From Wikipedia, the free encyclopedia

HexInput, as originally described[1], is an on-screen keyboard with the following characteristics:

  • Keys are activated (pressed) either by tapping on each key in turn (the usual approach for on-screen keyboards) or by dragging a path over the desired keys. Unlike ShapeWriter, every key dragged over is considered pressed, so the sequence of keypresses is deterministic and predictable.
  • Most keys are hexagonal, arranged in a honeycomb pattern. This allows most keys to have six neighbouring keys that one can drag into without entering any other keys.
  • Letters are arranged to optimize text input in a particular language (English, for example). Note that this may mean that some common letters may appear twice.

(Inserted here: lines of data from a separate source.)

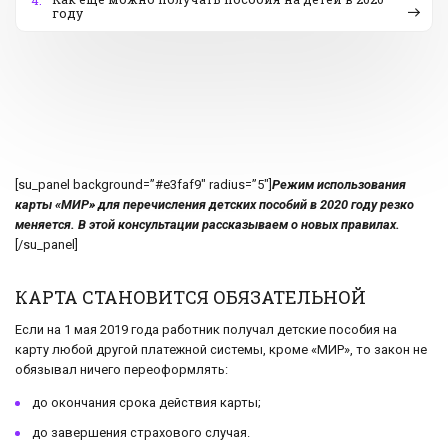
4.
году
[su_panel background=”#e3faf9″ radius=”5″]
Режим использования
карты «МИР» для перечисления детских пособий в 2020 году резко
меняется. В этой консультации рассказываем о новых правилах.
[/su_panel]
КАРТА СТАНОВИТСЯ ОБЯЗАТЕЛЬНОЙ
Если на 1 мая 2019 года работник получал детские пособия на
карту любой другой платежной системы, кроме «МИР», то закон не
обязывал ничего переоформлять:
до окончания срока действия карты;
до завершения страхового случая.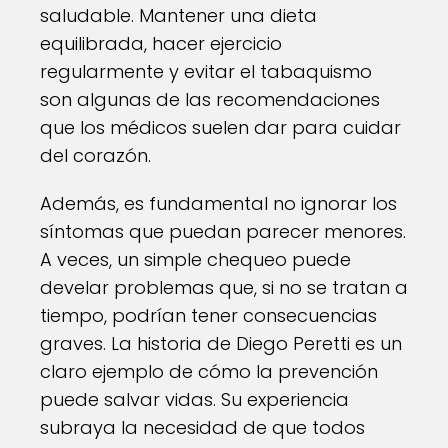
saludable. Mantener una dieta
equilibrada, hacer ejercicio
regularmente y evitar el tabaquismo
son algunas de las recomendaciones
que los médicos suelen dar para cuidar
del corazón.
Además, es fundamental no ignorar los
síntomas que puedan parecer menores.
A veces, un simple chequeo puede
develar problemas que, si no se tratan a
tiempo, podrían tener consecuencias
graves. La historia de Diego Peretti es un
claro ejemplo de cómo la prevención
puede salvar vidas. Su experiencia
subraya la necesidad de que todos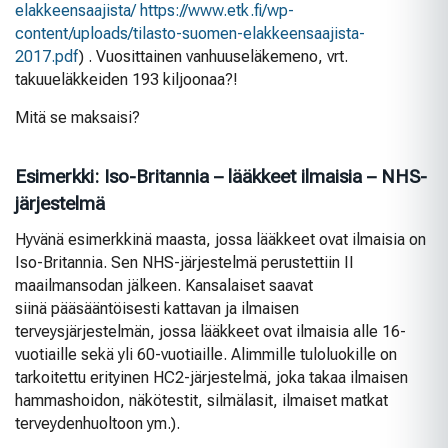
elakkeensaajista/ https://www.etk.fi/wp-
content/uploads/tilasto-suomen-elakkeensaajista-
2017.pdf
) . Vuosittainen vanhuuseläkemeno, vrt.
takuueläkkeiden 193 kiljoonaa?!
Mitä se maksaisi?
Esimerkki: Iso-Britannia – lääkkeet ilmaisia – NHS-
järjestelmä
Hyvänä esimerkkinä maasta, jossa lääkkeet ovat ilmaisia on
Iso-Britannia. Sen NHS-järjestelmä perustettiin II
maailmansodan jälkeen. Kansalaiset saavat
siinä pääsääntöisesti kattavan ja ilmaisen
terveysjärjestelmän, jossa lääkkeet ovat ilmaisia alle 16-
vuotiaille sekä yli 60-vuotiaille. Alimmille tuloluokille on
tarkoitettu erityinen HC2-järjestelmä, joka takaa ilmaisen
hammashoidon, näkötestit, silmälasit, ilmaiset matkat
terveydenhuoltoon ym.).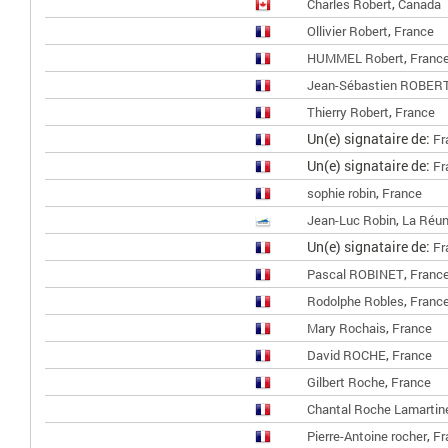
,
Charles Robert
Canada
,
Ollivier Robert
France
,
HUMMEL Robert
Franc
Jean-Sébastien ROBER
,
Thierry Robert
France
Un(e) signataire de:
Fr
Un(e) signataire de:
Fr
,
sophie robin
France
,
Jean-Luc Robin
La Réun
Un(e) signataire de:
Fr
,
Pascal ROBINET
Franc
,
Rodolphe Robles
Franc
,
Mary Rochais
France
,
David ROCHE
France
,
Gilbert Roche
France
Chantal Roche Lamartin
,
Pierre-Antoine rocher
Fr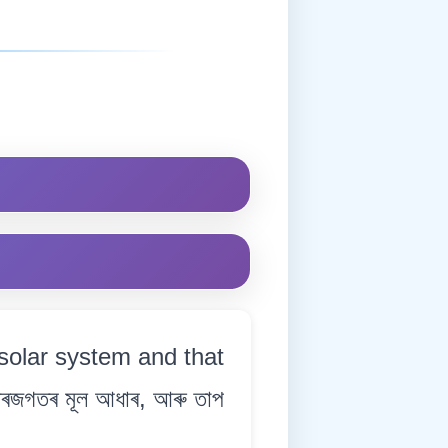
r solar system and that
ৰজগতৰ মূল আধাৰ, আৰু তাপ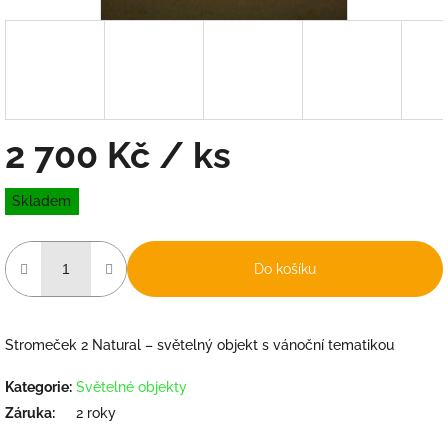
2 700 Kč
/ ks
Měrná
Skladem
cena:
Do košíku
Stromeček 2 Natural – světelný objekt s vánoční tematikou
Kategorie
:
Světelné objekty
Záruka
:
2 roky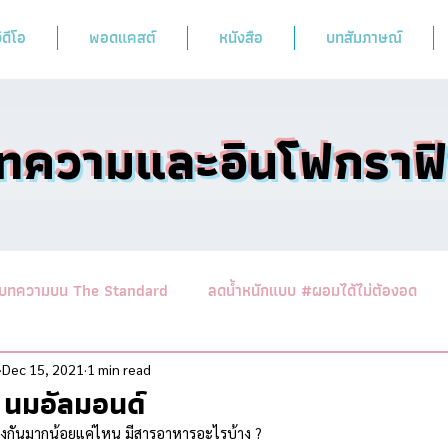
ิดีโอ
พอดแคสต์
หนังสือ
บทสัมภาษณ์
ทความและอินโฟกราฟ
บทความบน The Standard
ลดน้ำหนักแบบ #ผอมได้ไม่ต้องอด
านาสาระอาหารคลีน
ออกกำลังฟิตร่างสไตล์หมอผิง
รวมบทคว
Dec 15, 2021
1 min read
S นมอัลมอนด์
่างกันมากน้อยแค่ไหน มีสารอาหารอะไรบ้าง ?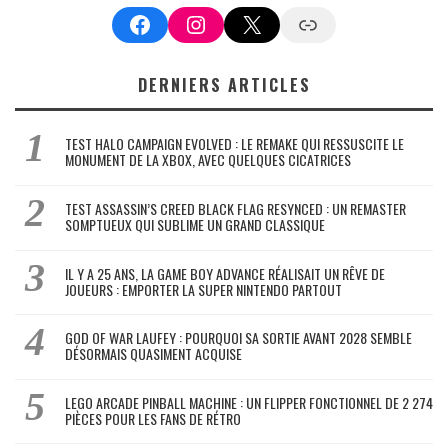
Facebook
Instagram
X
Google News
DERNIERS ARTICLES
TEST HALO CAMPAIGN EVOLVED : LE REMAKE QUI RESSUSCITE LE
MONUMENT DE LA XBOX, AVEC QUELQUES CICATRICES
TEST ASSASSIN’S CREED BLACK FLAG RESYNCED : UN REMASTER
SOMPTUEUX QUI SUBLIME UN GRAND CLASSIQUE
IL Y A 25 ANS, LA GAME BOY ADVANCE RÉALISAIT UN RÊVE DE
JOUEURS : EMPORTER LA SUPER NINTENDO PARTOUT
GOD OF WAR LAUFEY : POURQUOI SA SORTIE AVANT 2028 SEMBLE
DÉSORMAIS QUASIMENT ACQUISE
LEGO ARCADE PINBALL MACHINE : UN FLIPPER FONCTIONNEL DE 2 274
PIÈCES POUR LES FANS DE RÉTRO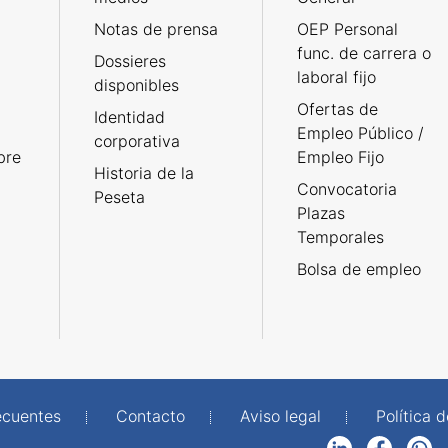
Notas de prensa
OEP Personal
func. de carrera o
Dossieres
laboral fijo
disponibles
Ofertas de
Identidad
Empleo Público /
corporativa
bre
Empleo Fijo
Historia de la
Convocatoria
Peseta
Plazas
Temporales
Bolsa de empleo
ecuentes
Contacto
Aviso legal
Política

The name ‘HexInput’ is unfortunate: in computing, ‘hex’ tends to mean hexadecimal notation. Furthermore, the use of hexagons is not essential to the idea: the original exposition depicted an alternative layout using squares (keys having four neighbours unless at an edge of the keyboard), and a later edition depicted an essentially honeycomb pattern but some hexagons split in half. Alternatively (not mentioned in the original exposition), one could leave gaps between keys so that one can drag through gaps to reach a larger number of “neighbouring” keys.

To date (January 2007), no-one has implemented HexInput as an input method. (The original author made a prototype, not implemented as an input method, and not publicly available.)